Prime Minister of Republika Srpska
- In office 17 January 2005 – 28 February 2006
- President: Dragan Čavić
- Preceded by: Dragan Mikerević
- Succeeded by: Milorad Dodik

Personal details
- Born: Petar Bukejlović 9 August 1946 (age 80) Doboj, PR Bosnia and Herzegovina, FPR Yugoslavia
- Party: Serb Democratic Party
- Children: 1
- Education: University of Sarajevo University of Zagreb

= Pero Bukejlović =

Bosnian Serb politician (born 1946)

Petar "Pero" Bukejlović (Serbian ; born 9 August 1946) is a Bosnian Serb politician who served as Prime Minister of Republika Srpska from 2005 to 2006. He is a member of the Serb Democratic Party.

==Biography==
Bukejlović was born on 9 August 1946 in Doboj, PR Bosnia and Herzegovina, FPR Yugoslavia. He graduated from the University of Sarajevo, and earned his ME at the University of Zagreb.

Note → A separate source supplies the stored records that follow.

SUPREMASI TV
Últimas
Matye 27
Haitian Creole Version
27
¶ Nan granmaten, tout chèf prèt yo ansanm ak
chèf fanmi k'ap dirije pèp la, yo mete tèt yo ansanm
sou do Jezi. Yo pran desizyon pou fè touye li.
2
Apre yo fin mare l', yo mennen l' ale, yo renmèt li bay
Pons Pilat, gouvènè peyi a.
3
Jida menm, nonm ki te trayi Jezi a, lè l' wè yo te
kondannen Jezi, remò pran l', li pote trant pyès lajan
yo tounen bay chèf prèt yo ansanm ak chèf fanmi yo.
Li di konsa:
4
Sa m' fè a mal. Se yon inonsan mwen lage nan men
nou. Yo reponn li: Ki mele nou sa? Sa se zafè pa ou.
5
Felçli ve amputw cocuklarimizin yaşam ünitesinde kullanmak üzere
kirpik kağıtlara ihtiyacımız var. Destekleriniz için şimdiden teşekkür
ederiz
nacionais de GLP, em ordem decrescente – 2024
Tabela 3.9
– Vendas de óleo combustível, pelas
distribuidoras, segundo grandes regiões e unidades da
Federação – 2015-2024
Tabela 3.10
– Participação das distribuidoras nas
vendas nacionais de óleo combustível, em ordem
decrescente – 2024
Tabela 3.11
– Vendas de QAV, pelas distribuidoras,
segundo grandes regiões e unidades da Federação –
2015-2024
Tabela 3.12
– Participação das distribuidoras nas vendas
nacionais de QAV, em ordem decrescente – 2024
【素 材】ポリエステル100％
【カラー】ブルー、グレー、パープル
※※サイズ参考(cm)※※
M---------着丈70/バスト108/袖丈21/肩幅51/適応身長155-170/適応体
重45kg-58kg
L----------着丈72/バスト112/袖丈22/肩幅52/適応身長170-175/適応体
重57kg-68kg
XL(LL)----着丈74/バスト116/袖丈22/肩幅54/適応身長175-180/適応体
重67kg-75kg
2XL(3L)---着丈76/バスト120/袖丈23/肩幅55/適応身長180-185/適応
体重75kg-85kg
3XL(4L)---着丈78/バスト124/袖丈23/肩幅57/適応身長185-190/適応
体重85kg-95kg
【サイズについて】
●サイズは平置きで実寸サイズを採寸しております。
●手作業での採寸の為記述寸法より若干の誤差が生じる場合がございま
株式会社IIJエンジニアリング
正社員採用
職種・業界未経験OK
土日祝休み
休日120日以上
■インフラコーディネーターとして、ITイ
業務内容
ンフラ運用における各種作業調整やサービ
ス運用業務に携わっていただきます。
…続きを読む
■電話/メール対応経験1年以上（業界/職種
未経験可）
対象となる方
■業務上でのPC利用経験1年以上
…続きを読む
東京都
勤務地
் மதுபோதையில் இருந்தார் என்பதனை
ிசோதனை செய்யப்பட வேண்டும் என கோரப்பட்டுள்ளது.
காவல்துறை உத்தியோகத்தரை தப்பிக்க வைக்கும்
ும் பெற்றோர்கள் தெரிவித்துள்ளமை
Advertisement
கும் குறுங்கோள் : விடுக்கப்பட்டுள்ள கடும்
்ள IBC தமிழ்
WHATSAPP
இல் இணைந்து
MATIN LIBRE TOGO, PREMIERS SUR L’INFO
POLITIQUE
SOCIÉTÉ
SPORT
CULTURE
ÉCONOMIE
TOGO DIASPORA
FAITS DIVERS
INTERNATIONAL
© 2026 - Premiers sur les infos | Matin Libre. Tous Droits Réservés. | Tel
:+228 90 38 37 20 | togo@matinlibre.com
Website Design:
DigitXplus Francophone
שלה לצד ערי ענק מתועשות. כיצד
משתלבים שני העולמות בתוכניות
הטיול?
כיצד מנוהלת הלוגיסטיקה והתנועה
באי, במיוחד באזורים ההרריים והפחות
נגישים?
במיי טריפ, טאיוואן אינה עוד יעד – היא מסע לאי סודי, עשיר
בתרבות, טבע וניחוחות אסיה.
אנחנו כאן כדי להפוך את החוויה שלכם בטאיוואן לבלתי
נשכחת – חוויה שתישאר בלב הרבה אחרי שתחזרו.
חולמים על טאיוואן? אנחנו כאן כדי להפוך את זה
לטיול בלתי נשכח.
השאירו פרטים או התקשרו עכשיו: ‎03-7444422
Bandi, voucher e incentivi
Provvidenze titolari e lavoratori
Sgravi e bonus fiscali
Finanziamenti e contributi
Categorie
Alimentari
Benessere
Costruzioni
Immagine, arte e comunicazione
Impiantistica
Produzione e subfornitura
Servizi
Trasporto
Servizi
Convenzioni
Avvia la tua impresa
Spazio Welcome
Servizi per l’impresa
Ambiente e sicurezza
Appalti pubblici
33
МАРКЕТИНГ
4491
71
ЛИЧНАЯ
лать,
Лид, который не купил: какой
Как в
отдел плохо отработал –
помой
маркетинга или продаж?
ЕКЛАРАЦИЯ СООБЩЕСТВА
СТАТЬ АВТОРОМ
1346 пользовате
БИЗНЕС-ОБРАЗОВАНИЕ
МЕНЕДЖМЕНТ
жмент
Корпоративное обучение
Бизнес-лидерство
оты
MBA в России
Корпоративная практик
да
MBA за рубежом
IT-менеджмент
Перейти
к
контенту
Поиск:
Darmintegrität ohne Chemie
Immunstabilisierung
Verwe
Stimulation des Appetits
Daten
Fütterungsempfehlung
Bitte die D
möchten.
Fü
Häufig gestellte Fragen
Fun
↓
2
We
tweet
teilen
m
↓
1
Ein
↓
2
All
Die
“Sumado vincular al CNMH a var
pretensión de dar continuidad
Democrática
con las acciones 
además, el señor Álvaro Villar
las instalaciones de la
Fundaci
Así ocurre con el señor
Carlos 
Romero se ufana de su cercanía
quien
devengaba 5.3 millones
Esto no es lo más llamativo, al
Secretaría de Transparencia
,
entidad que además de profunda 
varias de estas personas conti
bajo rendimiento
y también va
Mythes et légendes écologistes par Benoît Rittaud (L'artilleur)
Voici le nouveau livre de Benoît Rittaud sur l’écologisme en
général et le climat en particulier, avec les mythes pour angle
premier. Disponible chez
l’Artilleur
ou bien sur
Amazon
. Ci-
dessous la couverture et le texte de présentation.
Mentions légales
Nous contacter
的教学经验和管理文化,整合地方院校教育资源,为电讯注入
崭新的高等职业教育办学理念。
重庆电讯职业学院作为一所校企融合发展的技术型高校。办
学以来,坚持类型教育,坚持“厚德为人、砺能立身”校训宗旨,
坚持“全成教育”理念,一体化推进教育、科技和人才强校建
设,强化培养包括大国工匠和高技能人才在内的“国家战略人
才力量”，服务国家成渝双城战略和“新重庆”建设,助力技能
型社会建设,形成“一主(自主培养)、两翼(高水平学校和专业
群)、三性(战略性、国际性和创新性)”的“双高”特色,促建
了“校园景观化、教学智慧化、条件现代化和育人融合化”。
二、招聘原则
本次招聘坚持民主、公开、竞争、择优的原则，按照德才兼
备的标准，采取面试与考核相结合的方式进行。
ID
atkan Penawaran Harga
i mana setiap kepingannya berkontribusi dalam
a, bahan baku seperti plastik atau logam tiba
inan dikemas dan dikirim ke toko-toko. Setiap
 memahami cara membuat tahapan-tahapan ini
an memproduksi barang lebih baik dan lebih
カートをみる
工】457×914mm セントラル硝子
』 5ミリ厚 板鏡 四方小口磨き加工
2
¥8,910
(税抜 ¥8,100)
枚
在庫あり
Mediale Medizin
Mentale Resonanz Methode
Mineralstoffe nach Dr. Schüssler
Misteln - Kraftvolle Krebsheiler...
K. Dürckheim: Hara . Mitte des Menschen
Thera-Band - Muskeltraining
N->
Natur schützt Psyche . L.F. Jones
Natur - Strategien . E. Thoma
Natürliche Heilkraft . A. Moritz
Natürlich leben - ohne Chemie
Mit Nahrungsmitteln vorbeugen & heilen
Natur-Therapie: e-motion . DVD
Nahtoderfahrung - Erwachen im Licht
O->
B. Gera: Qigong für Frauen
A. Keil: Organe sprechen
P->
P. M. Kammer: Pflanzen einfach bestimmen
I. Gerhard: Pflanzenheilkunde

A member of the Serb Democratic Party, Bukejlović served as Minister of Industry and Technology in the Government of Republika Srpska from 2001 to 2003. He was appointed Prime Minister of Republika Srpska in January 2005, after the resignation of Dragan Mikerević in December 2004. Bukejlović served as prime minister until February 2006.

Bukejlović is married and has one son.